1. A QKD communication method that connects a first node A and a second node B via at least one intermediate node T, The aforementioned QKD communication method is: The first node A has a step of generating a key K, wherein the key K is symmetrically encrypted using key K', and as a result, an encrypted key m is created. At the first node A, the message m is key K 1 The encrypted message and K are encrypted using OTP encryption. 1 The steps include transmitting to the intermediate node T, At the intermediate node T, the message transmitted from the first node A is K 1 OTP decryption is performed using to obtain m, and then the message m is sent to key K 2 The encrypted message and the key K are encrypted using OTP encryption. 2 The steps include sending the above to the second node B, At the second node B, the message sent from T is K 2 The steps include: obtaining m by OTP decryption using and recovering the key K by symmetrically decrypting m using the key K'; K', The first node A generates a key K' and a message m' to be sent to the second node B using the public key of the second node B, The steps include: transmitting the message m' to the at least one intermediate node T via a classical communication channel, and the at least one intermediate node T forwarding the message m' to the second node B; The second node obtains the key K' using the secret key and the message m', Characterized by being obtained by, QKD communication method.

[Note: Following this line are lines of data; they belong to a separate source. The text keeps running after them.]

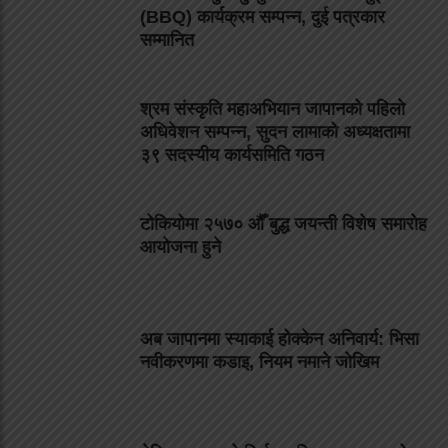
(BBQ) कार्यक्रम सम्पन्न, दुई पत्रकार
सम्मानित
श्रम संस्कृति महाअभियान जापानको पहिलो
अधिवेशन सम्पन्न, सुदन लामाको अध्यक्षतामा
३९ सदस्यीय कार्यसमिति गठन
टोकियोमा २५७० औँ बुद्ध जयन्ती विशेष समारोह
आयोजना हुने
अब जापानमा स्याकाई होक्केन अनिवार्य: भिसा
नवीकरणमा कडाइ, नियम नमाने जोखिम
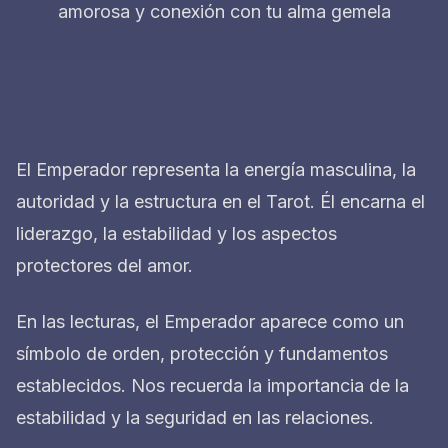
amorosa y conexión con tu alma gemela
El Emperador representa la energía masculina, la
autoridad y la estructura en el Tarot. Él encarna el
liderazgo, la estabilidad y los aspectos
protectores del amor.
En las lecturas, el Emperador aparece como un
símbolo de orden, protección y fundamentos
establecidos. Nos recuerda la importancia de la
estabilidad y la seguridad en las relaciones.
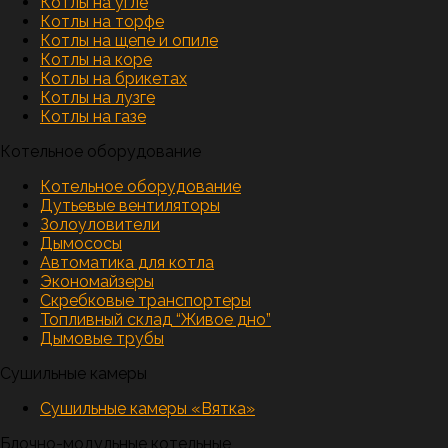
Котлы на угле
Котлы на торфе
Котлы на щепе и опиле
Котлы на коре
Котлы на брикетах
Котлы на лузге
Котлы на газе
Котельное оборудование
Котельное оборудование
Дутьевые вентиляторы
Золоуловители
Дымососы
Автоматика для котла
Экономайзеры
Скребковые транспортеры
Топливный склад “Живое дно”
Дымовые трубы
Сушильные камеры
Сушильные камеры «Вятка»
Блочно-модульные котельные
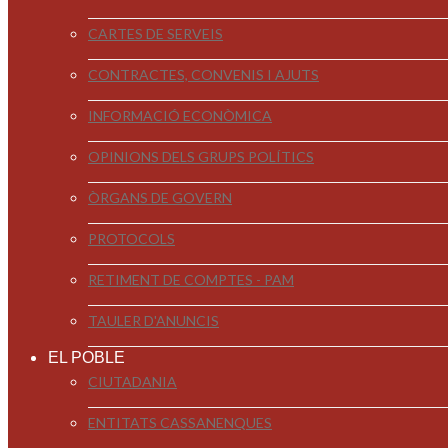
CARTES DE SERVEIS
CONTRACTES, CONVENIS I AJUTS
INFORMACIÓ ECONÒMICA
OPINIONS DELS GRUPS POLÍTICS
ÒRGANS DE GOVERN
PROTOCOLS
RETIMENT DE COMPTES - PAM
TAULER D'ANUNCIS
EL POBLE
CIUTADANIA
ENTITATS CASSANENQUES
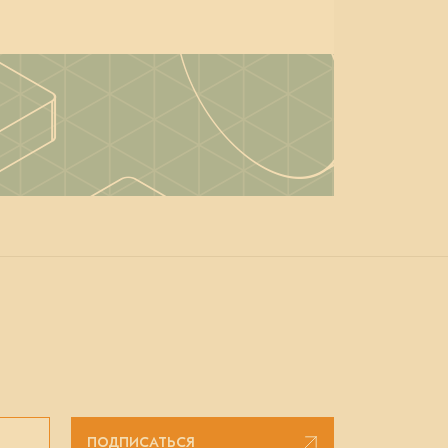
ПОДПИСАТЬСЯ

2. The first four steps are characterized in that they are performed simultaneously with the K' acquisition step. The QKD communication method according to claim 1.

3. The messages m and m' are transmitted through a classical channel, characterized in that The QKD communication method according to any one of claims 1 to 2.

4. key K 1 and K 2 However, it is characterized by being transmitted through a quantum channel. A QKD communication method according to any one of claims 1 to 3.

5. The first node A generates the key K' and the message m' by performing the server-side key agreement procedure using the public key of B. A QKD communication method according to any one of claims 1 to 4.

6. The second node obtains key K' by performing the client side of the key agreement procedure using the second node's private key, A QKD communication method according to any one of claims 1 to 5.

7. A first node, a second node, and an intermediate node, adapted to perform the QKD communication method according to any one of claims 1 to 6, QKD communication system.

8. The first node is a transmitter comprising a QRNG device and a QKD transmitter, and the second node is a receiver comprising a QKD receiver, characterized in that The QKD communication system according to claim 7.